◆ Exercise details
For the entries below, the result should be an exact transcription of the lines from the one with "tensioners vaak hydraulisch" up to and including the one with "af belysning eller renovering.", and only those.

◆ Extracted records
⁂
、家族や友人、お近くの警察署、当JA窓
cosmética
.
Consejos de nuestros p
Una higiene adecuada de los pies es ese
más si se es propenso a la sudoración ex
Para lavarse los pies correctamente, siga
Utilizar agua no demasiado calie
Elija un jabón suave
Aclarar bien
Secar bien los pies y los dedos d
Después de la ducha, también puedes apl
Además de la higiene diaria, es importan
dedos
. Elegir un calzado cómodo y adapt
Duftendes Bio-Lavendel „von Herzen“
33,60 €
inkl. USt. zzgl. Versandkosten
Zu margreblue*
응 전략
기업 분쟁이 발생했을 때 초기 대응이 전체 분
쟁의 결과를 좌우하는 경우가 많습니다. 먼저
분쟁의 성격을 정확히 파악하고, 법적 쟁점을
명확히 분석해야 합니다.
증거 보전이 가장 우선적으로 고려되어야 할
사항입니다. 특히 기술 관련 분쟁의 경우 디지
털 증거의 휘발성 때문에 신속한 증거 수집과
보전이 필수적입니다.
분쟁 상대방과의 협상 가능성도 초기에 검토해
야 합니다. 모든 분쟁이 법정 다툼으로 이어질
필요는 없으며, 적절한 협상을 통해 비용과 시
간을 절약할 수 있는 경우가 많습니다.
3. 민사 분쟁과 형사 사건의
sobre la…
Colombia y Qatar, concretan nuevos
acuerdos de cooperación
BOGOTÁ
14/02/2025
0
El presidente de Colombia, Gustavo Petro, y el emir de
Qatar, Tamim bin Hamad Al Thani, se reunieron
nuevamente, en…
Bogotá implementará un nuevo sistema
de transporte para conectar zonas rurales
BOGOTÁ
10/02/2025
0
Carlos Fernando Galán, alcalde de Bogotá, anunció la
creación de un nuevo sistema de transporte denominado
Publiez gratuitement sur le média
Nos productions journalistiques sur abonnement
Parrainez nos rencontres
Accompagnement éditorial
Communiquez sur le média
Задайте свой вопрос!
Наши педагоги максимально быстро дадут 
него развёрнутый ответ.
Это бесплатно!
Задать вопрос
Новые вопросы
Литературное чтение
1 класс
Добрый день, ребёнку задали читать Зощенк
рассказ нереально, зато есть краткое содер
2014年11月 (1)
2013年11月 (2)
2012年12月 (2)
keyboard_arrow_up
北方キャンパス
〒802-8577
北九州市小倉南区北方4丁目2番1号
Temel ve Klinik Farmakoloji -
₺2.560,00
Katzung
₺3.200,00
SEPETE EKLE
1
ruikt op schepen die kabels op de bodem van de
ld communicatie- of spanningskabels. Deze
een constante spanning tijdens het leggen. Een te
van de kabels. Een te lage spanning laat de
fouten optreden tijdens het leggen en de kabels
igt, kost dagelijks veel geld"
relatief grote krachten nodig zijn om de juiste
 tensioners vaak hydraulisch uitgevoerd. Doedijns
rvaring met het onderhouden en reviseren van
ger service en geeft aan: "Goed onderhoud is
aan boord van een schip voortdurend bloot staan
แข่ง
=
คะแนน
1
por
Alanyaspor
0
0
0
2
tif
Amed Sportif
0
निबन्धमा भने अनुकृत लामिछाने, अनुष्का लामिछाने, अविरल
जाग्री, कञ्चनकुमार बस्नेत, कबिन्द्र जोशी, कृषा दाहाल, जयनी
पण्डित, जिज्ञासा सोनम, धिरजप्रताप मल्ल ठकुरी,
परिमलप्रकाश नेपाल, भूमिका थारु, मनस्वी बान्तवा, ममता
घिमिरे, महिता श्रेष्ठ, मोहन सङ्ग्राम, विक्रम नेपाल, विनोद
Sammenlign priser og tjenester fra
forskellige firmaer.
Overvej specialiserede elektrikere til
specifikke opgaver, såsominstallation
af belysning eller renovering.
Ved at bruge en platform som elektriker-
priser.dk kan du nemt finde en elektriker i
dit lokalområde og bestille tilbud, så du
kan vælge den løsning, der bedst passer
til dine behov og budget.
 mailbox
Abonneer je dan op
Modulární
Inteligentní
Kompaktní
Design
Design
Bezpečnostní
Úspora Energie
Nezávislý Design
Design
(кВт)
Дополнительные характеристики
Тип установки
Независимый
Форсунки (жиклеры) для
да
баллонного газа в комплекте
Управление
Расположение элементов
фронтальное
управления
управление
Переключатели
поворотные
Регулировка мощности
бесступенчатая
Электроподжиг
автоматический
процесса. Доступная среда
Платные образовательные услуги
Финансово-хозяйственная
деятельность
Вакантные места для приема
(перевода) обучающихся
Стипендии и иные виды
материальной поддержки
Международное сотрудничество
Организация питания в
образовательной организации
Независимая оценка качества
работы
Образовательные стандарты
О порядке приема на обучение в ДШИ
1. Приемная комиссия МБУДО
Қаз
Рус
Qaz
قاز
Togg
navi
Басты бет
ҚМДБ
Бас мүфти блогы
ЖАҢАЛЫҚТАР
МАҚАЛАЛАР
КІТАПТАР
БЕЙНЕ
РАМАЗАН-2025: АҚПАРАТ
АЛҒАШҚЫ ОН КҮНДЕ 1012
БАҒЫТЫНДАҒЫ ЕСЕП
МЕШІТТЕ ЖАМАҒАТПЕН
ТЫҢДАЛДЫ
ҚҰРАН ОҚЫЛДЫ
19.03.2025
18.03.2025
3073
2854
⁂
◆ Reply to the exercise
 tensioners vaak hydraulisch uitgevoerd. Doedijns
rvaring met het onderhouden en reviseren van
ger service en geeft aan: "Goed onderhoud is
aan boord van een schip voortdurend bloot staan
แข่ง
=
คะแนน
1
por
Alanyaspor
0
0
0
2
tif
Amed Sportif
0
निबन्धमा भने अनुकृत लामिछाने, अनुष्का लामिछाने, अविरल
जाग्री, कञ्चनकुमार बस्नेत, कबिन्द्र जोशी, कृषा दाहाल, जयनी
पण्डित, जिज्ञासा सोनम, धिरजप्रताप मल्ल ठकुरी,
परिमलप्रकाश नेपाल, भूमिका थारु, मनस्वी बान्तवा, ममता
घिमिरे, महिता श्रेष्ठ, मोहन सङ्ग्राम, विक्रम नेपाल, विनोद
Sammenlign priser og tjenester fra
forskellige firmaer.
Overvej specialiserede elektrikere til
specifikke opgaver, såsominstallation
af belysning eller renovering.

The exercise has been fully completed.